LD r,(IX+d)   ; r is any of 7 registers, d is -128 to +127 offset
LD g,(IX+d)   ; same but alternate destination
LD (IX+d),r   ; r is any of 7 registers or an immediate data byte
LD (IY+d),r   ; IX or IY can have offset d
The following are 16-bit indexed loads and stores. None of these instructions exists on the Z180 or Z80. The only source for a store is HL. The only destination for a load is HL or HL'.
LD HL,(SP+d)   ; d is an offset from 0 to 255. 
               ; 16-bits are fetched to HL or HL'
LD (SP+d),HL   ; corresponding store
LD HL,(HL+d)   ; d is an offset from -128 to +127, 
               ; uses original HL value for addressing
               ; l=(HL+d), h=(HL+d+1)
LD HL',(HL+d)
LD (HL+d),HL
LD (IX+d),HL   ; store HL at address pointed to 
               ; by IX plus -128 to +127 offset
LD HL,(IX+d)
LD HL',(IX+d)
LD (IY+d),HL   ; store HL at address pointed to 
               ; by IY plus -128 to +127 offset
LD HL,(IY+d)
LD HL',(IY+d)
3.3.4 Register to Register Move

Any of the 8-bit registers, A, B, C, D, E, H, and L, can be moved to any other 8-bit register, for example:
LD A,c
LD d,b
LD e,l
The alternate 8-bit registers can be a destination, for example:
LD a',c
LD d',b
These instructions are unique to the Rabbit and require 2 bytes and four clocks because of the required prefix byte. Instructions such as LD A,d' or LD d',e' are not allowed.

Several 16-bit register-to-register move instructions are available. Except as noted, these instructions all require 2 bytes and four clocks. The instructions are listed below.
LD dd',BC   ; where dd' is any of HL', DE', BC' (2 bytes, 4 clocks)
LD dd',DE
LD IX,HL
LD IY,HL
LD HL,IY
LD HL,IX
LD SP,HL    ; 1-byte, 2 clocks
LD SP,IX
LD SP,IY
Other 16-bit register moves can be constructed by using 2-byte moves.

3.3.5 Register Exchanges

Exchange instructions are very powerful because two (or more) moves are accomplished with one instruction. The following register exchange instructions are implemented.
EX af,af'    ; exchange af with af'
EXX          ; exchange HL, DE, BC with HL', DE', BC'
EX DE,HL     ; exchange DE and HL
The following instructions are unique to the Rabbit.
EX DE',HL    ; 1 byte, 2 clocks
EX DE, HL'   ; 2 bytes, 4 clocks
EX DE', HL'  ; 2 bytes, 4 clocks
The following special instructions (Rabbit and Z180/Z80) exchange the 16-bit word on the top of the stack with the HL, the IX, or the IY register. These three instructions are each 2 bytes and 15 clocks.
EX (SP),HL 
EX (SP),IX
EX (SP),IY
3.3.6 Push and Pop Instructions

There are instructions to push and pop the 16-bit registers AF, HL, DC, BC, IX, and IY. The registers AF', HL', DE', and BC' can be popped. Popping the alternate registers is exclusive to the Rabbit, and is not allowed on the Z80 / Z180.

Examples
POP HL
PUSH BC
PUSH IX
PUSH af
POP DE
POP DE'
POP HL'
3.3.7 16-bit Arithmetic and Logical Ops

The HL register is the primary 16-bit accumulator. IX and IY can serve as alternate accumulators for many 16-bit operations. The Z180/Z80 has a weak set of 16-bit operations, and as a practical matter the programmer has to resort to combinations of 8-bit operations in order to perform many 16-bit operations. The Rabbit has many new op codes for 16-bit operations, removing some of this weakness.

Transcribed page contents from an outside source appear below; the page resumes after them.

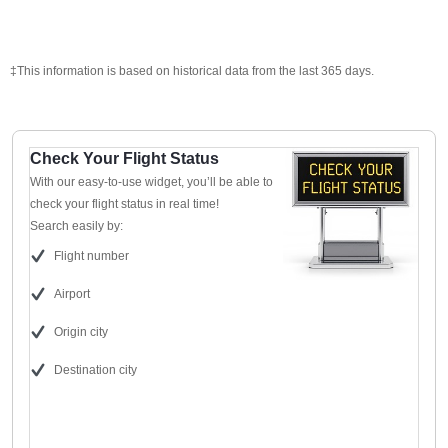
‡This information is based on historical data from the last 365 days.
Check Your Flight Status
With our easy-to-use widget, you’ll be able to
check your flight status in real time!
Search easily by:
Flight number
Airport
Origin city
Destination city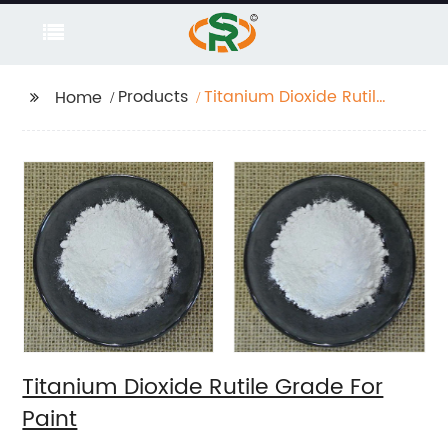
Products
Titanium Dioxide Rutile
Home
Grade For Paint
Titanium Dioxide Rutile Grade For
Paint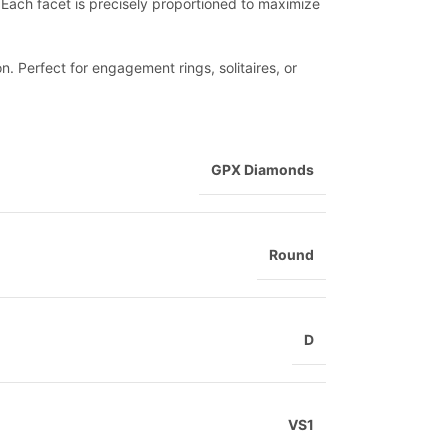
le. Each facet is precisely proportioned to maximize
n. Perfect for engagement rings, solitaires, or
GPX Diamonds
Round
D
VS1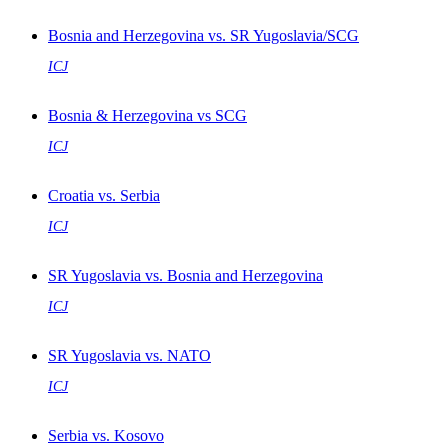
Bosnia and Herzegovina vs. SR Yugoslavia/SCG
ICJ
Bosnia & Herzegovina vs SCG
ICJ
Croatia vs. Serbia
ICJ
SR Yugoslavia vs. Bosnia and Herzegovina
ICJ
SR Yugoslavia vs. NATO
ICJ
Serbia vs. Kosovo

The basic Z80/Z180 16-bit arithmetic instructions are
ADD HL,ww   ; where ww is HL, DE, BC, SP
ADC HL,ww   ; ADD and ADD carry
SBC HL,ww   ; sub and sub carry
INC ww      ; increment the register (without affecting flags)
In the above op codes, IX or IY can be substituted for HL. The ADD and ADC instructions can be used to left-shift HL with the carry. An alternate destination prefix (ALTD) may be used on the above instructions. This causes the result and its flags to be stored in the corresponding alternate register. If the ALTD flag is used when IX or IY is the destination register, then only the flags are stored in the alternate flag register.

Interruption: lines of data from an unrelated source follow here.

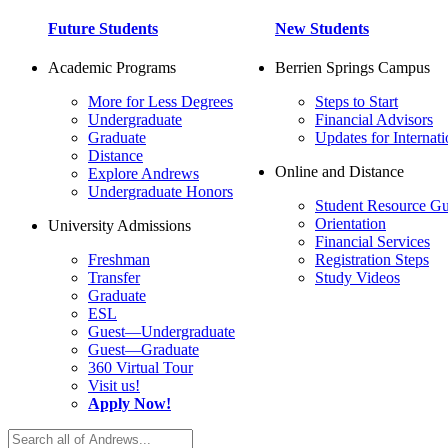
Future Students
New Students
Academic Programs
Berrien Springs Campus
More for Less Degrees
Steps to Start
Undergraduate
Financial Advisors
Graduate
Updates for Internati
Distance
Online and Distance
Explore Andrews
Undergraduate Honors
Student Resource Gu
Orientation
University Admissions
Financial Services
Freshman
Registration Steps
Transfer
Study Videos
Graduate
ESL
Guest—Undergraduate
Guest—Graduate
360 Virtual Tour
Visit us!
Apply Now!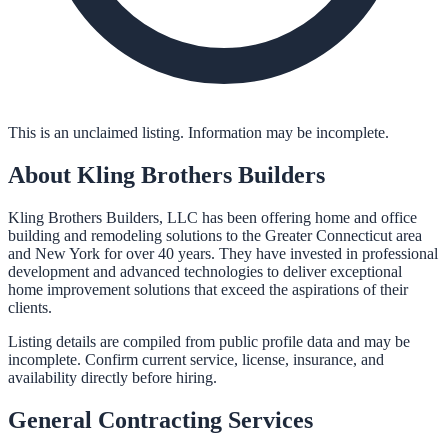
This is an unclaimed listing. Information may be incomplete.
About
Kling Brothers Builders
Kling Brothers Builders, LLC has been offering home and office
building and remodeling solutions to the Greater Connecticut area
and New York for over 40 years. They have invested in professional
development and advanced technologies to deliver exceptional
home improvement solutions that exceed the aspirations of their
clients.
Listing details are compiled from public profile data and may be
incomplete. Confirm current service, license, insurance, and
availability directly before hiring.
General Contracting
Services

The following new instructions have been added for the Rabbit.
;Shifts
RR  HL     ; rotate HL right with carry, 1 byte, 2 clocks
           ; note use ADC HL,HL for left rotate, or add HL,HL if
           ; no carry in is needed.
RR  DE     ; 1 byte, 2 clocks
RL  DE     ; rotate DE left with carry, 1-byte, 2 clocks
RR  IX     ; rotate IX right with carry, 2 bytes, 4 clocks
RR  IY     ; rotate IY right with carry
;Logical Operations
AND HL,DE  ; 1 byte, 2 clocks
AND IX,DE  ; 2 bytes, 4 clocks
AND IY,DE
OR HL,DE   ; 1 byte, 2 clocks
OR IX,DE   ; 2 bytes, 4 clocks
OR IY,DE
The BOOL instruction is a special instruction designed to help test the HL register. BOOL sets HL to the value 1 if HL is non zero, otherwise, if HL is zero its value is not changed. The flags are set according to the result. BOOL can also operate on IX and IY.
BOOL  HL       ; set HL to 1 if non- zero, set flags to match HL
BOOL  IX
BOOL  IY
ALTD BOOL HL   ; set HL' an f' according to HL
ALTD BOOL IY   ; modify IY and set f' with flags of result
The SBC instruction can be used in conjunction with the BOOL instruction for performing comparisions. The SBC instruction subtracts one register from another and also subtracts the carry bit. The carry out is inverted compared to the carry that would be expected if the number subtracted was negated and added. The following examples illustrate the use of the SBC and BOOL instructions.
          ; Test if HL>=DE - HL and DE unsigned numbers 0-65535
OR a      ; clear carry
SBC HL,DE ; if C==0 then HL>=DE else if C==1 then HL<DE

          ; convert the carry bit into a boolean variable in HL
          ;
SBC HL,HL ; sets HL==0 if C==0, sets HL==0x0ffff if C==1
BOOL HL   ; HL==1 if C was set, otherwise HL==0
          ;
          ; convert not carry bit into boolean variable in HL
SBC HL,HL ; HL==0 if C==0 else HL==ffff if C=1
INC HL    ; HL==1 if C==0 else HL==0 if C==1
          ; note carry flag set, but zero / sign flags reversed
In order to compare signed numbers using the SBC instruction, the programmer can map the numbers into an equivalent set of unsigned numbers by inverting the sign bit of each number before performing the comparison. This maps the most negative number 0x08000 to the smallest unsigned number 0x0000, and the most positive signed number 0x07FFF to the largest unsigned number 0x0FFFF. Once the numbers have been converted, the comparision can be done as for unsigned numbers. This procedure is faster than using a jump tree that requires testing the sign and overflow bits.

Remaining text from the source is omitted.